El roto, -¿Es bueno? -No sé, no pone el precio. El País, 14-2-1999
Evidentemente, son objetos que carecen de valor estético, y por lo tanto, sobre ellos es banal emitir cualquier tipo de juicio estético. En cualquier caso, estos objetos sí que tienen un valor, el económico. Las obras de arte pueden ser consideradas, desde esta perspectiva, como meros productos de mercado, de un mercado que tiene su encarnación en los circuitos de alta cultura globalizados.  Por tanto, la ironía que ejerce el propio objeto artístico sobre el sujeto, le muestra la sinrazón de su vivir, de sus valores. Esta ironía actúa como La Peste en el drama de Camus El Estado de Sitio[12], imponiendo a sus súbditos unas leyes del todo racionales, en nuestro caso, de la razón económica,  que le permiten al hombre sólo dos cosas: obedecer sin protestar y esperar con resignación a la muerte.


[1] Ibíd.
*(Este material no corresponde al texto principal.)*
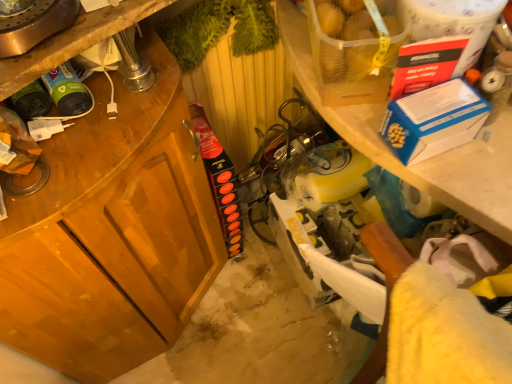 What are the coordinates of `blank space situated above wooden cabinet at left (from a real-world perspective)` in the screenshot? It's located at (92, 132). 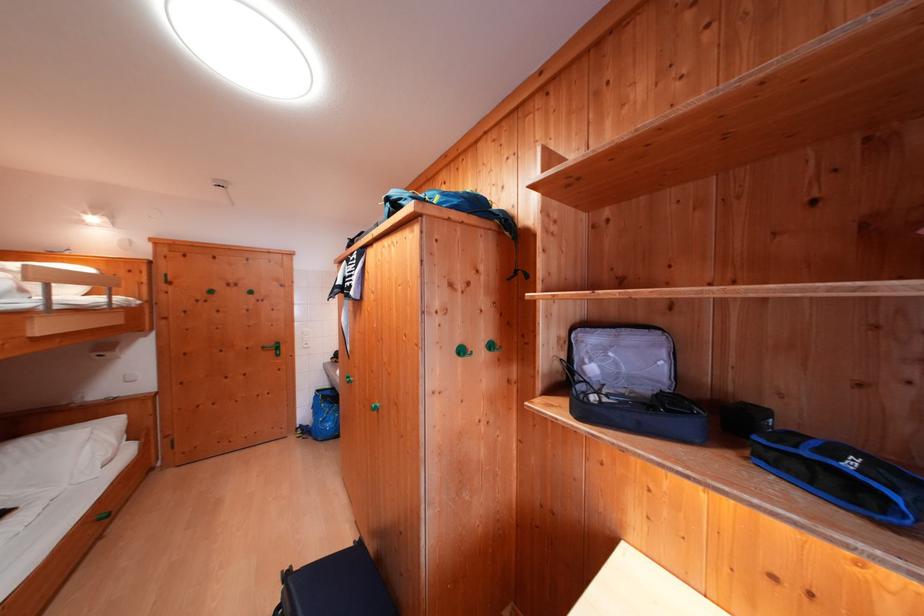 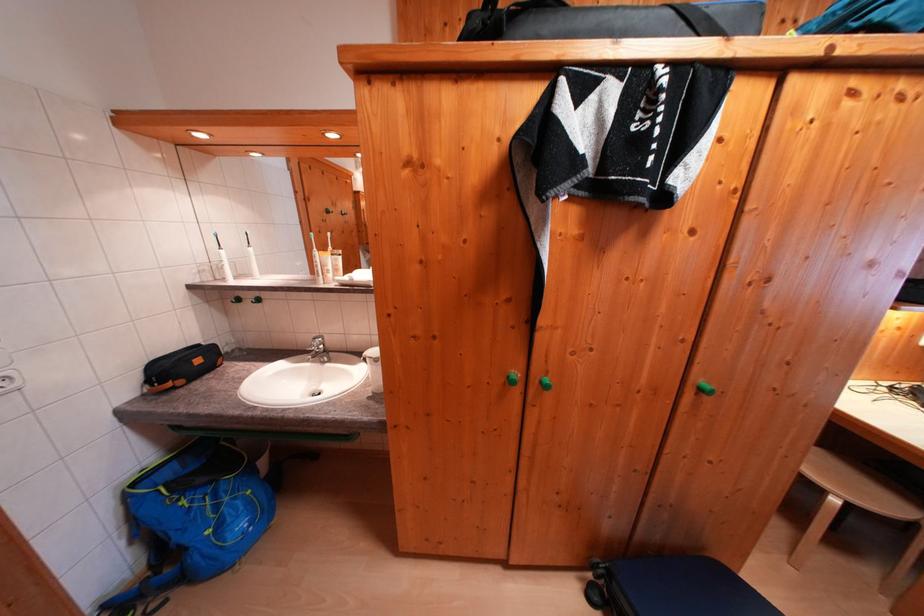 The point at (326, 395) is marked in the first image. Where is the corresponding point in the second image?

(142, 488) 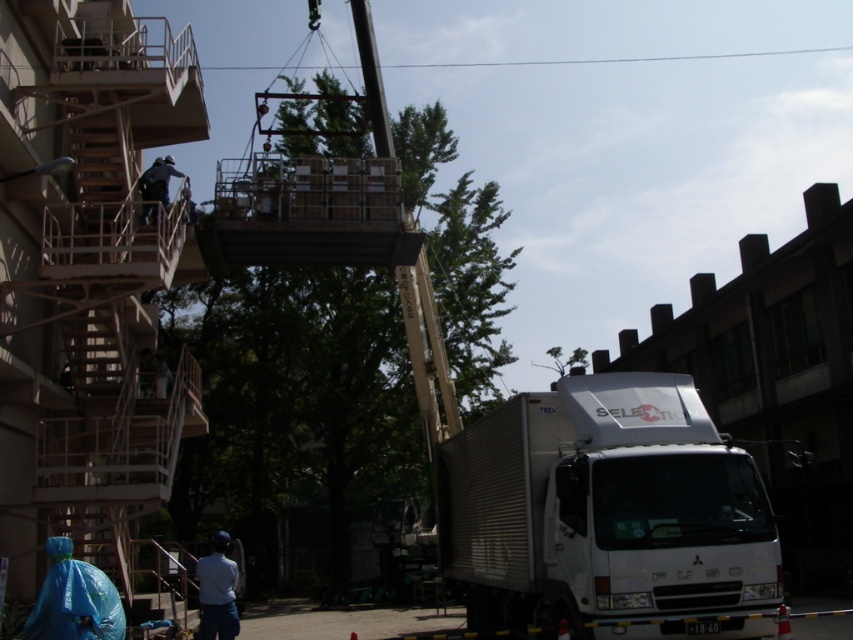 You are a delivery driver who needs to park your white metallic truck at lower right as close as possible to the dark blue uniform at upper left without blocking the fire escape. Can you park the truck closer than 2 meters away?

The white metallic truck at lower right is bigger than the dark blue uniform at upper left, but the question of distance isn not addressed in the Objects Description. Therefore, I cannot determine if the truck can be parked within 2 meters based on the provided information.

You are standing at the center of the image. Which direction should you move to reach the white metallic truck at lower right?

You should move towards the lower right direction to reach the white metallic truck at lower right as it is located at point (x=602, y=508).

You are a delivery driver who needs to park your white metallic truck at lower right in a space that can only accommodate vehicles narrower than the dark blue uniform at upper left. Can your truck fit in that space?

The white metallic truck at lower right is wider than the dark blue uniform at upper left, so it cannot fit in the space that can only accommodate vehicles narrower than the dark blue uniform at upper left. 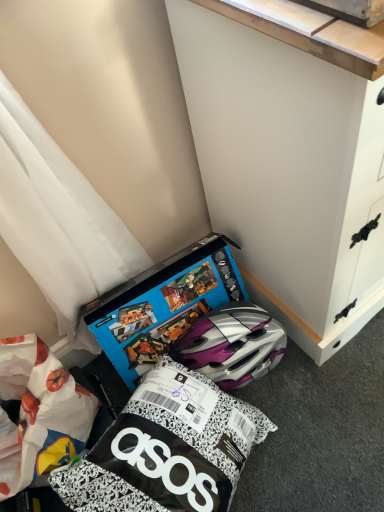 What is the approximate width of blue cardboard box at lower center?

blue cardboard box at lower center is 8.87 inches in width.

The image size is (384, 512). Describe the element at coordinates (163, 304) in the screenshot. I see `blue cardboard box at lower center` at that location.

I want to click on blue cardboard box at lower center, so click(x=163, y=304).

Describe the element at coordinates (287, 172) in the screenshot. I see `white painted wood cabinet at lower right` at that location.

Locate an element on the screen. white painted wood cabinet at lower right is located at coordinates (287, 172).

What are the coordinates of `blue cardboard box at lower center` in the screenshot? It's located at (163, 304).

Considering the positions of objects white painted wood cabinet at lower right and blue cardboard box at lower center in the image provided, who is more to the left, white painted wood cabinet at lower right or blue cardboard box at lower center?

Positioned to the left is blue cardboard box at lower center.

Considering the positions of objects white painted wood cabinet at lower right and blue cardboard box at lower center in the image provided, who is behind, white painted wood cabinet at lower right or blue cardboard box at lower center?

Positioned behind is blue cardboard box at lower center.

Considering the points (326, 108) and (190, 276), which point is behind, point (326, 108) or point (190, 276)?

The point (190, 276) is farther.

From the image's perspective, which one is positioned higher, white painted wood cabinet at lower right or blue cardboard box at lower center?

white painted wood cabinet at lower right appears higher in the image.

From a real-world perspective, is white painted wood cabinet at lower right positioned under blue cardboard box at lower center based on gravity?

No, from a real-world perspective, white painted wood cabinet at lower right is not below blue cardboard box at lower center.

Considering the relative sizes of white painted wood cabinet at lower right and blue cardboard box at lower center in the image provided, is white painted wood cabinet at lower right wider than blue cardboard box at lower center?

Yes, white painted wood cabinet at lower right is wider than blue cardboard box at lower center.

Considering the sizes of objects white painted wood cabinet at lower right and blue cardboard box at lower center in the image provided, who is shorter, white painted wood cabinet at lower right or blue cardboard box at lower center?

blue cardboard box at lower center is shorter.

Is white painted wood cabinet at lower right bigger than blue cardboard box at lower center?

Yes, white painted wood cabinet at lower right is bigger than blue cardboard box at lower center.

Is white painted wood cabinet at lower right completely or partially outside of blue cardboard box at lower center?

white painted wood cabinet at lower right is positioned outside blue cardboard box at lower center.

Is white painted wood cabinet at lower right far away from blue cardboard box at lower center?

No, white painted wood cabinet at lower right is in close proximity to blue cardboard box at lower center.

Is white painted wood cabinet at lower right oriented towards blue cardboard box at lower center?

No, white painted wood cabinet at lower right is not facing towards blue cardboard box at lower center.

Can you tell me how much white painted wood cabinet at lower right and blue cardboard box at lower center differ in facing direction?

The angle between the facing direction of white painted wood cabinet at lower right and the facing direction of blue cardboard box at lower center is 1.06 degrees.

In the scene shown: How distant is white painted wood cabinet at lower right from blue cardboard box at lower center?

white painted wood cabinet at lower right is 11.40 inches from blue cardboard box at lower center.

Image resolution: width=384 pixels, height=512 pixels. In the image, there is a white painted wood cabinet at lower right. In order to click on box below it (from a real-world perspective) in this screenshot , I will do `click(163, 304)`.

Is blue cardboard box at lower center to the right of white painted wood cabinet at lower right from the viewer's perspective?

No.

Between blue cardboard box at lower center and white painted wood cabinet at lower right, which one is positioned behind?

blue cardboard box at lower center is more distant.

Is point (135, 369) farther from camera compared to point (247, 27)?

Yes.

From the image's perspective, which one is positioned higher, blue cardboard box at lower center or white painted wood cabinet at lower right?

white painted wood cabinet at lower right appears higher in the image.

Consider the image. From a real-world perspective, is blue cardboard box at lower center on white painted wood cabinet at lower right?

No.

Considering the sizes of objects blue cardboard box at lower center and white painted wood cabinet at lower right in the image provided, who is wider, blue cardboard box at lower center or white painted wood cabinet at lower right?

white painted wood cabinet at lower right is wider.

Between blue cardboard box at lower center and white painted wood cabinet at lower right, which one has more height?

Standing taller between the two is white painted wood cabinet at lower right.

Considering the relative sizes of blue cardboard box at lower center and white painted wood cabinet at lower right in the image provided, is blue cardboard box at lower center bigger than white painted wood cabinet at lower right?

No, blue cardboard box at lower center is not bigger than white painted wood cabinet at lower right.

Is blue cardboard box at lower center outside of white painted wood cabinet at lower right?

Yes.

Is there a large distance between blue cardboard box at lower center and white painted wood cabinet at lower right?

That's not correct — blue cardboard box at lower center is a little close to white painted wood cabinet at lower right.

Is blue cardboard box at lower center facing towards white painted wood cabinet at lower right?

Answer: No.

Locate an element on the screen. Image resolution: width=384 pixels, height=512 pixels. box below the white painted wood cabinet at lower right (from the image's perspective) is located at coordinates tap(163, 304).

Identify the location of box behind the white painted wood cabinet at lower right. (163, 304).

You are a GUI agent. You are given a task and a screenshot of the screen. Output one action in this format:
    pyautogui.click(x=<x>, y=<y>)
    Task: Click on the cabinetry on the right of the blue cardboard box at lower center
    
    Given the screenshot: What is the action you would take?
    pyautogui.click(x=287, y=172) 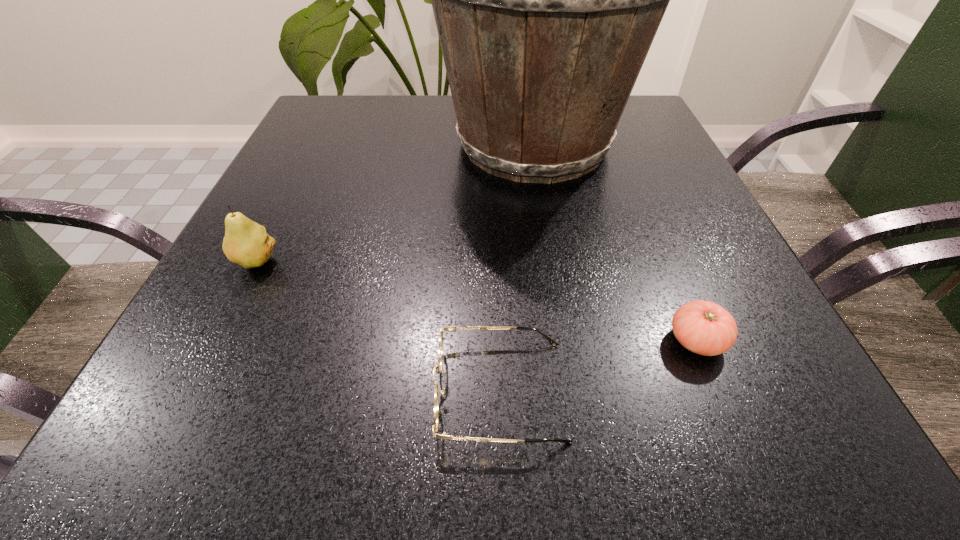 In the image, there is a desktop. Identify the location of vacant space at the left edge. (269, 271).

The width and height of the screenshot is (960, 540). I want to click on vacant space at the right edge, so click(712, 221).

Locate an element on the screen. The width and height of the screenshot is (960, 540). blank area at the far left corner is located at coordinates (339, 112).

What are the coordinates of `free point at the near left corner` in the screenshot? It's located at (228, 396).

In the image, there is a desktop. Identify the location of vacant space at the near right corner. The image size is (960, 540). (776, 410).

You are a GUI agent. You are given a task and a screenshot of the screen. Output one action in this format:
    pyautogui.click(x=<x>, y=<y>)
    Task: Click on the free space between the bucket and the spectacles
    
    Given the screenshot: What is the action you would take?
    pyautogui.click(x=516, y=267)

Find the location of a particular element. The width and height of the screenshot is (960, 540). unoccupied position between the tomato and the farthest object is located at coordinates (615, 242).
Pág. 25 ss.
[2] Ibíd. Pág. 15.
[3] Baudrillard, Jean, La ilusión vital, Madrid: Siglo XXI, 2010. Pág. 81
[4] Madrid: Alianza Editorial, 2009.
[5] Ibíd. Pág. 40.
[6] Ibíd. Pág. 55.
[7] Ibíd. Pág. 46.
[8] Baudrillard, Jean, La ilusión vital, Pág. 14.
[9] El Complot del Arte, Pág. 31.
[10] Ibíd. Pág. 59.
[11] Ibíd. Pág. 36.
[12] Cfr. Camus, Albert, El estado de Sitio, Madrid: Alianza Editorial, 1994.